In addition to the reference provided by @MikeHoneychurch, your question about
seeking $f(s)$ given the moments or projections or linear combinations $g(t)$,
falls into the same category as
this
question about multi-peak fitting. There, the $f(s)$ are Gaussian-like shapes.
Are you working with discrete samplings of the data $g(t)$? or are you looking
for theoretical, continuous forms of $g(t)$?

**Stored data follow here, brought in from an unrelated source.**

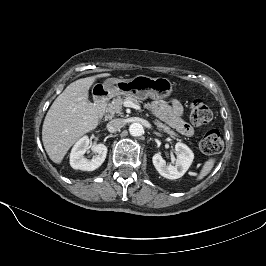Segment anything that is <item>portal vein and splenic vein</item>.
<instances>
[{
    "label": "portal vein and splenic vein",
    "mask_w": 266,
    "mask_h": 266,
    "mask_svg": "<svg viewBox=\"0 0 266 266\" xmlns=\"http://www.w3.org/2000/svg\"><path fill=\"white\" fill-rule=\"evenodd\" d=\"M124 106L125 107H131V108H134L136 110H141V107L139 105L133 103L132 101H125Z\"/></svg>",
    "instance_id": "18ae733b"
}]
</instances>
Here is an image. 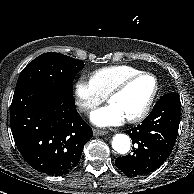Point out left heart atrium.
<instances>
[{"instance_id":"left-heart-atrium-1","label":"left heart atrium","mask_w":194,"mask_h":194,"mask_svg":"<svg viewBox=\"0 0 194 194\" xmlns=\"http://www.w3.org/2000/svg\"><path fill=\"white\" fill-rule=\"evenodd\" d=\"M90 119L98 127L119 125L125 120L122 114L111 104L94 111Z\"/></svg>"}]
</instances>
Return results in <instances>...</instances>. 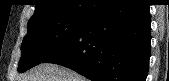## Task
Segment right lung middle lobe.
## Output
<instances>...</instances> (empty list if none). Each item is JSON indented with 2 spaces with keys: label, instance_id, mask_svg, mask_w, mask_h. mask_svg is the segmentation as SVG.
Here are the masks:
<instances>
[{
  "label": "right lung middle lobe",
  "instance_id": "1",
  "mask_svg": "<svg viewBox=\"0 0 169 81\" xmlns=\"http://www.w3.org/2000/svg\"><path fill=\"white\" fill-rule=\"evenodd\" d=\"M88 17L49 16L28 23V32L22 42V56L18 71L23 73L42 63L68 43Z\"/></svg>",
  "mask_w": 169,
  "mask_h": 81
}]
</instances>
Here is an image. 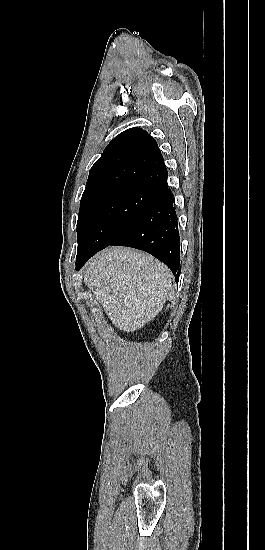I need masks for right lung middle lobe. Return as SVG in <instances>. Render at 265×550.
I'll list each match as a JSON object with an SVG mask.
<instances>
[{
	"label": "right lung middle lobe",
	"mask_w": 265,
	"mask_h": 550,
	"mask_svg": "<svg viewBox=\"0 0 265 550\" xmlns=\"http://www.w3.org/2000/svg\"><path fill=\"white\" fill-rule=\"evenodd\" d=\"M160 186L123 187L80 202L77 257L97 252L116 240L144 213Z\"/></svg>",
	"instance_id": "1"
}]
</instances>
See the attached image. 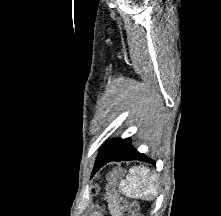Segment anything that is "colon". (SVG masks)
<instances>
[{
    "label": "colon",
    "instance_id": "1",
    "mask_svg": "<svg viewBox=\"0 0 221 216\" xmlns=\"http://www.w3.org/2000/svg\"><path fill=\"white\" fill-rule=\"evenodd\" d=\"M110 190H114V184L110 185ZM119 204L124 216H140L137 203L120 201Z\"/></svg>",
    "mask_w": 221,
    "mask_h": 216
}]
</instances>
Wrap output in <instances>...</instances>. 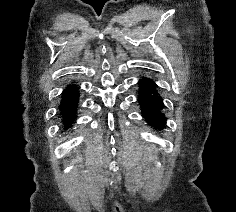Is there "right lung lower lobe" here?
Wrapping results in <instances>:
<instances>
[{
  "label": "right lung lower lobe",
  "mask_w": 236,
  "mask_h": 212,
  "mask_svg": "<svg viewBox=\"0 0 236 212\" xmlns=\"http://www.w3.org/2000/svg\"><path fill=\"white\" fill-rule=\"evenodd\" d=\"M79 96V88L74 83L69 84L62 92L58 109L65 130L70 128L77 118Z\"/></svg>",
  "instance_id": "right-lung-lower-lobe-1"
}]
</instances>
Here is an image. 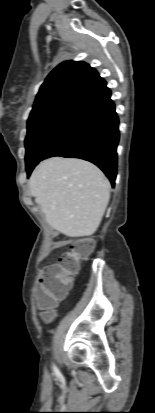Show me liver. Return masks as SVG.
Returning a JSON list of instances; mask_svg holds the SVG:
<instances>
[{
  "mask_svg": "<svg viewBox=\"0 0 155 413\" xmlns=\"http://www.w3.org/2000/svg\"><path fill=\"white\" fill-rule=\"evenodd\" d=\"M29 188L46 222L68 237L95 233L110 199V182L94 164L53 157L33 170Z\"/></svg>",
  "mask_w": 155,
  "mask_h": 413,
  "instance_id": "obj_1",
  "label": "liver"
}]
</instances>
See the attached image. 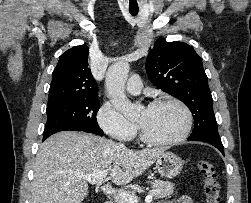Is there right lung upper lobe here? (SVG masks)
<instances>
[{"label": "right lung upper lobe", "instance_id": "obj_1", "mask_svg": "<svg viewBox=\"0 0 251 203\" xmlns=\"http://www.w3.org/2000/svg\"><path fill=\"white\" fill-rule=\"evenodd\" d=\"M89 48L75 46L59 58L53 71L47 107L81 99L98 98V87L88 68Z\"/></svg>", "mask_w": 251, "mask_h": 203}]
</instances>
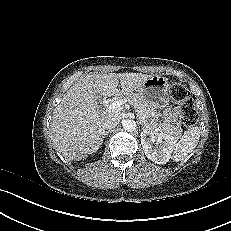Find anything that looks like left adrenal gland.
I'll list each match as a JSON object with an SVG mask.
<instances>
[{
    "mask_svg": "<svg viewBox=\"0 0 231 231\" xmlns=\"http://www.w3.org/2000/svg\"><path fill=\"white\" fill-rule=\"evenodd\" d=\"M140 124L143 126L144 130H148V127L145 124H143L142 122H140Z\"/></svg>",
    "mask_w": 231,
    "mask_h": 231,
    "instance_id": "1",
    "label": "left adrenal gland"
}]
</instances>
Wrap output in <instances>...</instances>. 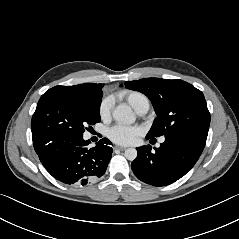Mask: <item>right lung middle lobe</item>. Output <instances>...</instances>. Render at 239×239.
<instances>
[{"label":"right lung middle lobe","instance_id":"right-lung-middle-lobe-1","mask_svg":"<svg viewBox=\"0 0 239 239\" xmlns=\"http://www.w3.org/2000/svg\"><path fill=\"white\" fill-rule=\"evenodd\" d=\"M101 100L102 92L72 86H56L45 92L31 120L35 151L58 136L83 135L87 126L100 122Z\"/></svg>","mask_w":239,"mask_h":239}]
</instances>
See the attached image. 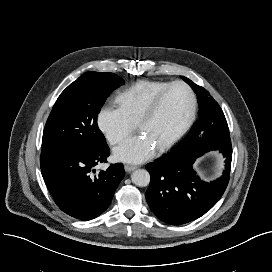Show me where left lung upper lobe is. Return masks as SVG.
Wrapping results in <instances>:
<instances>
[{
	"mask_svg": "<svg viewBox=\"0 0 272 272\" xmlns=\"http://www.w3.org/2000/svg\"><path fill=\"white\" fill-rule=\"evenodd\" d=\"M196 92L199 105V120L182 141L200 147L220 148L231 144L224 113L209 92L190 79L182 77Z\"/></svg>",
	"mask_w": 272,
	"mask_h": 272,
	"instance_id": "1",
	"label": "left lung upper lobe"
}]
</instances>
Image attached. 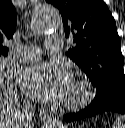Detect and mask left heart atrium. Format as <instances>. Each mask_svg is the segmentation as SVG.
<instances>
[{"instance_id": "39dd6f15", "label": "left heart atrium", "mask_w": 125, "mask_h": 128, "mask_svg": "<svg viewBox=\"0 0 125 128\" xmlns=\"http://www.w3.org/2000/svg\"><path fill=\"white\" fill-rule=\"evenodd\" d=\"M22 90L41 102H55L69 96L73 84L69 68L59 62H43L24 68L19 75Z\"/></svg>"}]
</instances>
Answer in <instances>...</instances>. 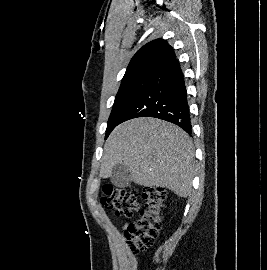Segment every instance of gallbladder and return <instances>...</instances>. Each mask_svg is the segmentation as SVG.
<instances>
[{
  "label": "gallbladder",
  "instance_id": "1",
  "mask_svg": "<svg viewBox=\"0 0 267 270\" xmlns=\"http://www.w3.org/2000/svg\"><path fill=\"white\" fill-rule=\"evenodd\" d=\"M111 182L119 187L125 188L131 184V171L130 169L122 164H117L113 167L112 173L110 176Z\"/></svg>",
  "mask_w": 267,
  "mask_h": 270
}]
</instances>
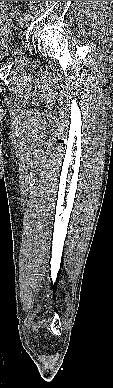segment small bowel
<instances>
[{
	"mask_svg": "<svg viewBox=\"0 0 113 388\" xmlns=\"http://www.w3.org/2000/svg\"><path fill=\"white\" fill-rule=\"evenodd\" d=\"M2 4H3L2 1H0V19L3 18L2 16L5 15V12L3 10V5Z\"/></svg>",
	"mask_w": 113,
	"mask_h": 388,
	"instance_id": "obj_1",
	"label": "small bowel"
}]
</instances>
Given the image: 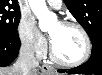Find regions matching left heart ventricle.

If discrete, then the integral equation may be transformed to a matrix system
by partitioning the $s$-axis into discrete intervals. The function $f(s)$ may be
represented on the partitioned $s$-axis as a comb of delta-functions, or narrow
rectangular shapes, or other form. Finding the integrals with the known kernel
functions $K(t,s)$ generates a matrix system $A\cdot x=b$. Mathematica has many built-in
functions for solving discrete system, with and without constraints.
I have been working with such equations for many years, especially for systems
where $x$ is non-negative. The book, Solving Least Squares Problems, and
fortran code by Lawson and Hanson may be useful. Michael Woodhams implemented a key routine, NNLS, in Mathematica
here.
The paper by Istratov and Vyvenko (Exponential analysis in physical phenomena.
Rev. Sci. Instrum. 70(2), 1233 (1999)) is a good review of techniques.